• What the task requires:
Take from the entries below the stretch from the line with "バー LV ギャラクシーs23ultra/s23plusカバーケース カード ポケット付" through the line with "Tragödien des Aischylos", and return it exactly, leaving the pictures out.

Saved entries:
*** Block opens ***

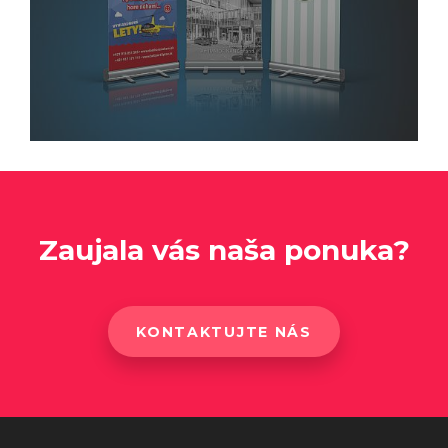
Zaujala vás naša ponuka?
KONTAKTUJTE NÁS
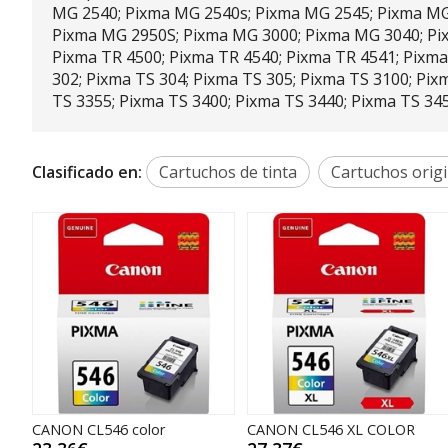
MG 2540; Pixma MG 2540s; Pixma MG 2545; Pixma MG
Pixma MG 2950S; Pixma MG 3000; Pixma MG 3040; Pi
Pixma TR 4500; Pixma TR 4540; Pixma TR 4541; Pixma
302; Pixma TS 304; Pixma TS 305; Pixma TS 3100; Pix
TS 3355; Pixma TS 3400; Pixma TS 3440; Pixma TS 34
Clasificado en:
Cartuchos de tinta
Cartuchos origi
CANON CL546 color
CANON CL546 XL COLOR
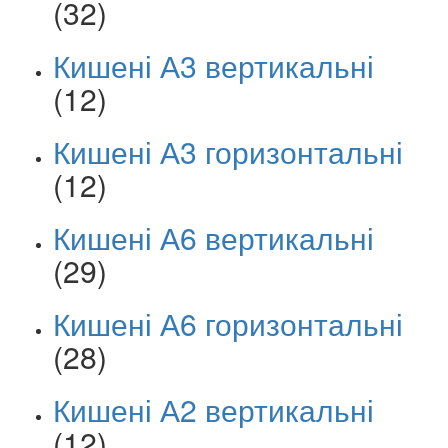
(32)
Кишені А3 вертикальні
(12)
Кишені А3 горизонтальні
(12)
Кишені А6 вертикальні
(29)
Кишені А6 горизонтальні
(28)
Кишені А2 вертикальні
(12)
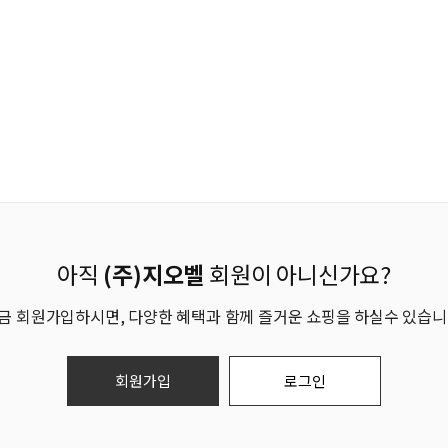
아직
(주)지오벨
회원이 아니신가요?
금 회원가입하시면, 다양한 혜택과 함께 즐거운 쇼핑을 하실수 있습니
회원가입
로그인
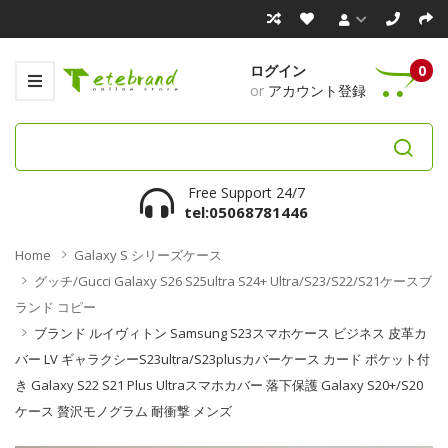
ログイン
0
or
アカウント登録
Free Support 24/7
tel:05068781446
Home
Galaxy S シリーズケース
グッチ/gucci Galaxy S26 S25ultra S24+ Ultra/s23/s22/s21ケースブ
ランド コピー
ブランド ルイヴィトン Samsung S23スマホケース ビジネス 皮革カ
バー LV ギャラクシーs23ultra/s23plusカバーケース カード ポケット付
き Galaxy S22 S21 Plus Ultraスマホカバー 落下保護 Galaxy S20+/s20
ケース 贅沢モノグラム 耐衝撃 メンズ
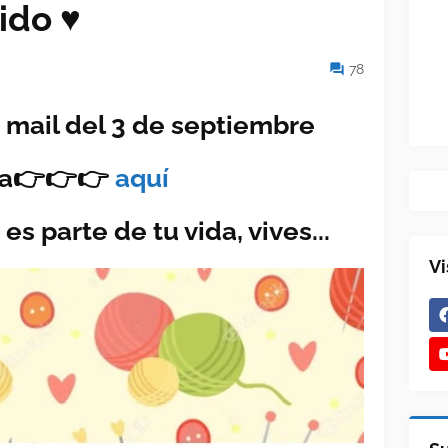
jido ♥
78
 mail del 3 de septiembre
ca👉👉👉
aquí
es parte de tu vida, vives...
Vi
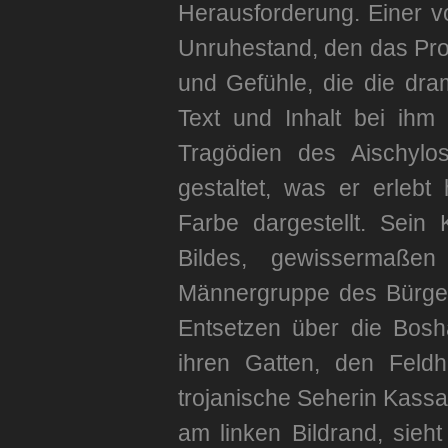
Herausforderung. Einer v
Unruhestand, den das Proj
und Gefühle, die die dra
Text und Inhalt bei ihm
Tragödien des Aischylos
gestaltet, was er erlebt 
Farbe dargestellt. Sein
Bildes, gewissermaßen 
Männergruppe des Bürger
Entsetzen über die Bosha
ihren Gatten, den Feld
trojanische Seherin Kass
am linken Bildrand, sie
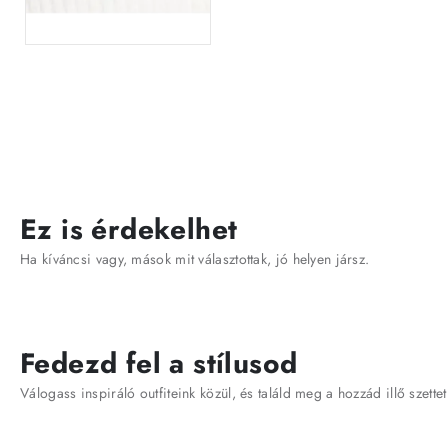
Ez is érdekelhet
Ha kíváncsi vagy, mások mit választottak, jó helyen jársz.
Fedezd fel a stílusod
Válogass inspiráló outfiteink közül, és találd meg a hozzád illő szettet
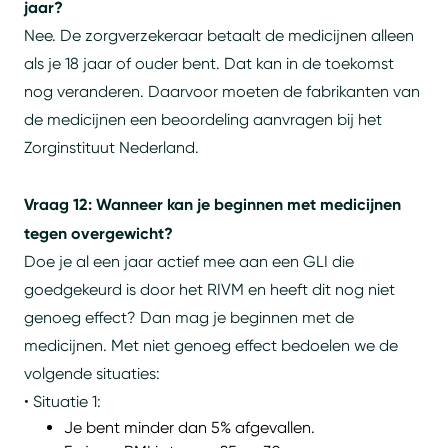
jaar?
Nee. De zorgverzekeraar betaalt de medicijnen alleen
als je 18 jaar of ouder bent. Dat kan in de toekomst
nog veranderen. Daarvoor moeten de fabrikanten van
de medicijnen een beoordeling aanvragen bij het
Zorginstituut Nederland.
Vraag 12: Wanneer kan je beginnen met medicijnen
tegen overgewicht?
Doe je al een jaar actief mee aan een GLI die
goedgekeurd is door het RIVM en heeft dit nog niet
genoeg effect? Dan mag je beginnen met de
medicijnen. Met niet genoeg effect bedoelen we de
volgende situaties:
• Situatie 1:
Je bent minder dan 5% afgevallen.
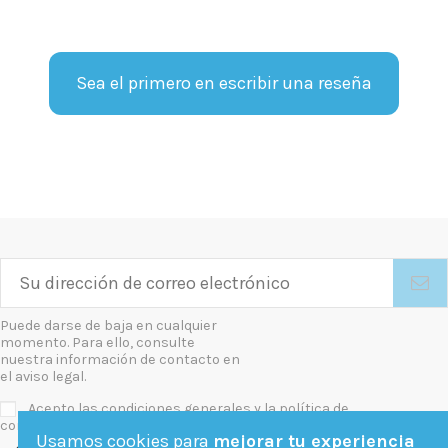
Sea el primero en escribir una reseña
Puede darse de baja en cualquier
momento. Para ello, consulte
nuestra información de contacto en
el aviso legal.
Acepto las condiciones generales y la política de
confidencialidad
Usamos cookies para
mejorar tu experiencia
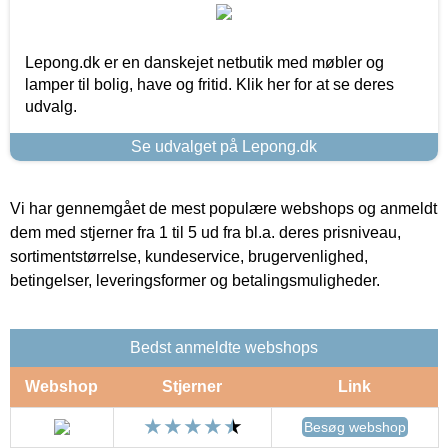
Lepong.dk er en danskejet netbutik med møbler og
lamper til bolig, have og fritid. Klik her for at se deres
udvalg.
Se udvalget på Lepong.dk
Vi har gennemgået de mest populære webshops og anmeldt
dem med stjerner fra 1 til 5 ud fra bl.a. deres prisniveau,
sortimentstørrelse, kundeservice, brugervenlighed,
betingelser, leveringsformer og betalingsmuligheder.
Bedst anmeldte webshops
Webshop
Stjerner
Link
Besøg webshop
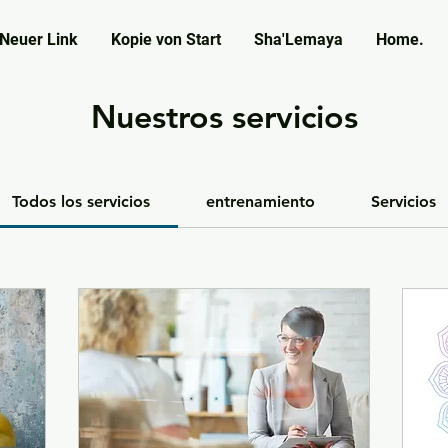
Neuer Link
Kopie von Start
Sha'Lemaya
Home.
Nuestros servicios
Todos los servicios
entrenamiento
Servicios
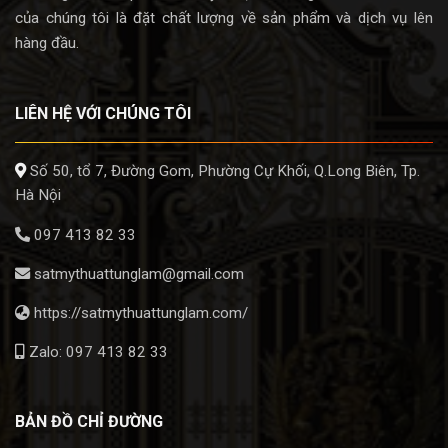
của chúng tôi là đặt chất lượng về sản phẩm và dịch vụ lên
hàng đầu.
LIÊN HỆ VỚI CHÚNG TÔI
Số 50, tổ 7, Đường Gom, Phường Cự Khối, Q.Long Biên, Tp.
Hà Nội
097 413 82 33
satmythuattunglam@gmail.com
https://satmythuattunglam.com/
Zalo: 097 413 82 33
BẢN ĐỒ CHỈ ĐƯỜNG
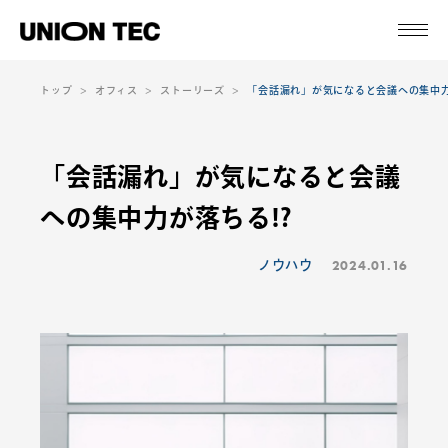
トップ
オフィス
ストーリーズ
「会話漏れ」が気になると会議への集中力
「会話漏れ」が気になると会議
への集中力が落ちる!?
2024.01.16
ノウハウ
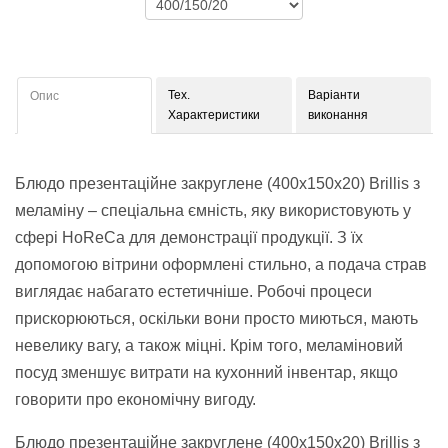
Тех.
Варіанти
Опис
Характеристики
виконання
Блюдо презентаційне закруглене (400х150х20) Brillis з
меламіну – спеціальна ємність, яку використовують у
сфері HoReCa для демонстрації продукції. З їх
допомогою вітрини оформлені стильно, а подача страв
виглядає набагато естетичніше. Робочі процеси
прискорюються, оскільки вони просто миються, мають
невелику вагу, а також міцні. Крім того, меламіновий
посуд зменшує витрати на кухонний інвентар, якщо
говорити про економічну вигоду.
Блюдо презентаційне закруглене (400х150х20) Brillis з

*** Block closes ***

• Exercise output:
バー LV ギャラクシーs23ultra/s23plusカバーケース カード ポケット付
き Galaxy S22 S21 Plus Ultraスマホカバー 落下保護 Galaxy S20+/s20
ケース 贅沢モノグラム 耐衝撃 メンズ
jido ♥
78
 mail del 3 de septiembre
ca👉👉👉
aquí
es parte de tu vida, vives...
Vi
Herausforderung. Einer v
Unruhestand, den das Proj
und Gefühle, die die dra
Text und Inhalt bei ihm
Tragödien des Aischylos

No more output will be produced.